Findings: What we found out
- Migrants and refugees experience barriers along the continuum of care from both the patient and health-system side, impacting access to and appropriate use of antibiotics.
- Key barriers along the patient side undermine migrants and refugees from accessing quality-assured and appropriate antibiotics.
- Complex healthcare systems, previous unsatisfactory experiences with health services, language barriers, and the ability to acquire antibiotics informally, can contribute to making formal healthcare services less approachable for migrants and refugees.
- Migrant and refugee populations’ ability to seek care is shaped by self-medication norms, stigma of certain infections, discrimination, and fear of deportation for irregular migrants.
- Availability and accommodation of health services for migrants and refugee populations were predominantly impeded by a lack of personal time and limited transportation means.
- For migrants and refugees, affordability was shown to deter formal healthcare access and ability to purchase antibiotics, if prescribed.
- Limited knowledge on ABR – which is not exclusive to migrant and refugee populations – can influence lack of adherence to antibiotic treatments or use of antibiotics without prescriptions.
- Health system barriers can also limit access and appropriate use of quality-assured antibiotics.
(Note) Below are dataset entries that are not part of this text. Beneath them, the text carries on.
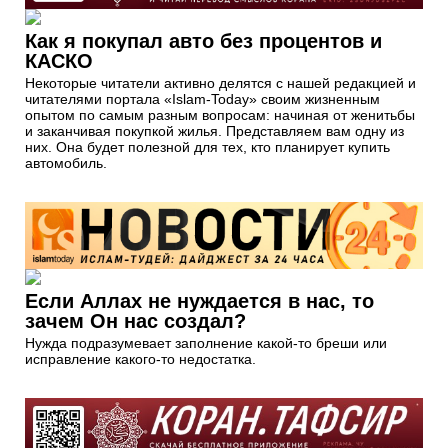
Как я покупал авто без процентов и
КАСКО
Некоторые читатели активно делятся с нашей редакцией и
читателями портала «Islam-Today» своим жизненным
опытом по самым разным вопросам: начиная от женитьбы
и заканчивая покупкой жилья. Представляем вам одну из
них. Она будет полезной для тех, кто планирует купить
автомобиль.
Если Аллах не нуждается в нас, то
зачем Он нас создал?
Нужда подразумевает заполнение какой-то бреши или
исправление какого-то недостатка.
- Density of facilities and presence of ample healthcare providers, and waiting times and service availability, can influence migrants and refugees’ healthcare seeking behaviours.
- Low affordability and inability to access health insurance coverage are principal factors limiting migrants and refugees from accessing healthcare and prescriptions in their host countries.
- Diagnostic uncertainty, lack of translated services, and substandard medications can limit refugees’ and migrants’ access to quality antibiotics and may lead to their unnecessary and incorrect use.
Recommendations
Global Policy Recommendations:
- Implement a global surveillance system which systematically includes migrants and refugees to fill knowledge gaps and support the development of targeted interventions to address health barriers in these populations.
- Include refugees and migrants into WHO’s Global Action Plan on AMR to promote an equity-focused framework for coordinated action.
- Strengthen global governance mechanisms to promote appropriate antibiotic use and availability in low-resource settings by implementing redistributive financing models, building on and scaling up WHO’s Expanding Sustainable Access to Antibiotics (SECURE) initiative.
National Policy Recommendations:
- Integrate cultural competency training into pre-service education and continuing professional development for healthcare workers to strengthen their skills to understand diverse health beliefs, communication norms, and healthcare seeking behaviours among migrants and refugees.
- Expand language support, culturally tailored health education, and health literacy programs to promote access to appropriate antibiotic use.
- Adopt equity-focused financing mechanisms to make essential, quality-assured antibiotics accessible to all individuals regardless of legal status.
Conclusion
- Our scoping review found that refugees and migrants encounter significant barriers in obtaining and using antibiotics effectively throughout their healthcare journey.
- Exclusion from formal health services often leads displaced populations to rely on informal antibiotic access pathways, increasing the risk of inappropriate antibiotic use and ABR emergence. Previous experiences, cultural norms, and personal preferences may create a negative perception towards formal healthcare, while legal and financial obstacles further undermine adequate access to antibiotics.
- Because refugees and migrants are more vulnerable to antibiotic resistance while facing unique socio-economic challenges, it is imperative to enhance global efforts to facilitate safe and sustainable access to antibiotics for migrants and refugees. This means aligning AMR action plans with strategies to mitigate migrants’ and refugees’ barriers to healthcare access, and better coordination of policies across borders.